Great Society Speech: Barry Goldwater's RNC Acceptance Speech
Great Society Speech: Barry Goldwater's RNC Acceptance Speech
Goldwater was LBJ's dream opponent in the 1964 election. An unapologetic ultra-conservative, Goldwater criticized the Great Society as a tyrannical intrusion of Big Brother into the lives of freedom-loving Americans.
Goldwater's 1960 book The Conscience of a Conservative laid out his own hard-liner stance on, well, just about everything. Now the Arizona senator wanted to bring his fiscally conservative, small-government, anticommunist policies to the White House. Even fellow Republicans cringed at his extreme far-right philosophy.
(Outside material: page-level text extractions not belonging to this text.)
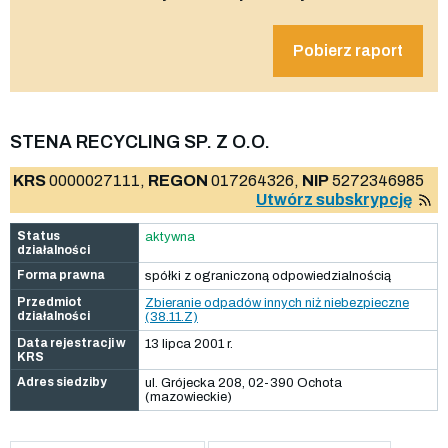
Pobierz raport
STENA RECYCLING SP. Z O.O.
KRS
0000027111,
REGON
017264326,
NIP
5272346985
Utwórz subskrypcję
Status
aktywna
działalności
Forma prawna
spółki z ograniczoną odpowiedzialnością
Przedmiot
Zbieranie odpadów innych niż niebezpieczne
działalności
(38.11.Z)
Data rejestracji w
13 lipca 2001 r.
KRS
Adres siedziby
ul. Grójecka 208, 02-390 Ochota
(mazowieckie)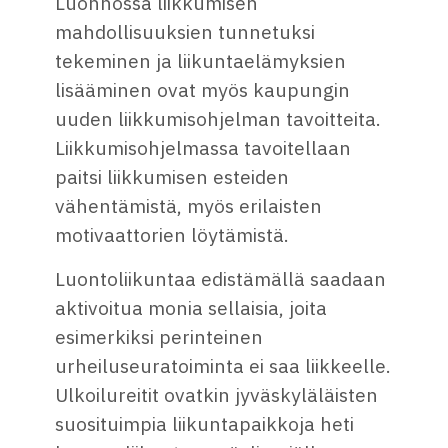
Luonnossa liikkumisen
mahdollisuuksien tunnetuksi
tekeminen ja liikuntaelämyksien
lisääminen ovat myös kaupungin
uuden liikkumisohjelman tavoitteita.
Liikkumisohjelmassa tavoitellaan
paitsi liikkumisen esteiden
vähentämistä, myös erilaisten
motivaattorien löytämistä.
Luontoliikuntaa edistämällä saadaan
aktivoitua monia sellaisia, joita
esimerkiksi perinteinen
urheiluseuratoiminta ei saa liikkeelle.
Ulkoilureitit ovatkin jyväskyläläisten
suosituimpia liikuntapaikkoja heti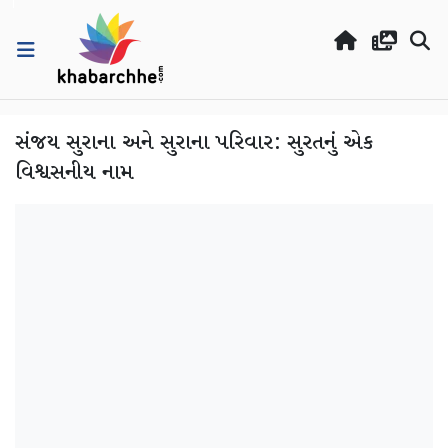
સંજય સુરાના અને સુરાના પરિવાર: સુરતનું એક
વિશ્વસનીય નામ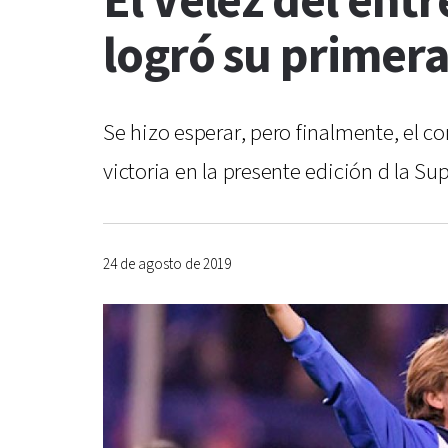
El Vélez del ent
logró su primera
Se hizo esperar, pero finalmente, el 
victoria en la presente edición d la Su
24 de agosto de 2019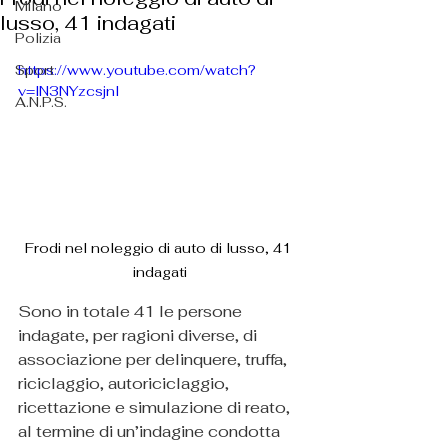
Milano
lusso, 41 indagati
Polizia
Sport
https://www.youtube.com/watch?
v=lN3NYzcsjnI
A.N.P.S.
Frodi nel noleggio di auto di lusso, 41 
indagati
Sono in totale 41 le persone 
indagate, per ragioni diverse, di 
associazione per delinquere, truffa, 
riciclaggio, autoriciclaggio, 
ricettazione e simulazione di reato, 
al termine di un’indagine condotta 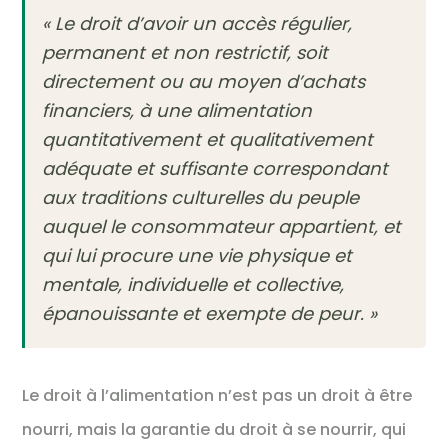
« Le droit d’avoir un accès régulier,
permanent et non restrictif, soit
directement ou au moyen d’achats
financiers, à une alimentation
quantitativement et qualitativement
adéquate et suffisante correspondant
aux traditions culturelles du peuple
auquel le consommateur appartient, et
qui lui procure une vie physique et
mentale, individuelle et collective,
épanouissante et exempte de peur. »
Le droit à l’alimentation n’est pas un droit à être
nourri, mais la garantie du droit à se nourrir, qui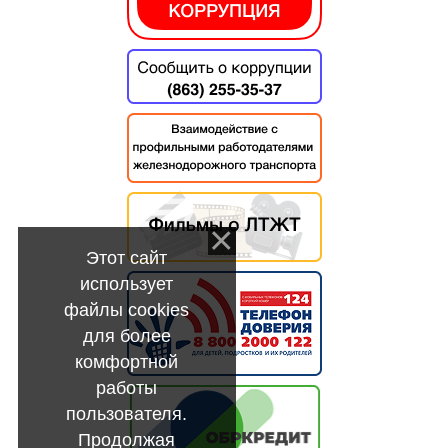
Этот сайт
использует
файлы cookies
для более
комфортной
работы
пользователя.
Продолжая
In his now legendary acceptance speech at the 1964 Republican Convention, Goldwater famously said that "extremism in the defense of liberty is no vice." His acceptance speech advocated the polar opposite of LBJ's Great Society beliefs.
Goldwater laid the blame for all the problems LBJ enumerated right at the feet of big-government Democrats. Centralized government planning destroyed individual initiative and creativity rather than nurturing it. Pushing equality on everyone was a bad idea; it's nothing more than "regimented sameness." People have to be free to manage their own lives and make their own choices, not be slaves to some liberty-destroying central government. The only rights the government should be protecting are property rights.
The Goldwater campaign slogan "In Your Heart You Know He's Right" was countered by the Democrats: "In Your Guts You Know He's Nuts." (Source)
Johnson won the election by a landslide, earning the largest percentage of the popular vote of any presidential candidate since records were first kept in 1820. But Goldwater ignited a conservative revolution that laid the groundwork for a Republican party that declared war on the Great Society.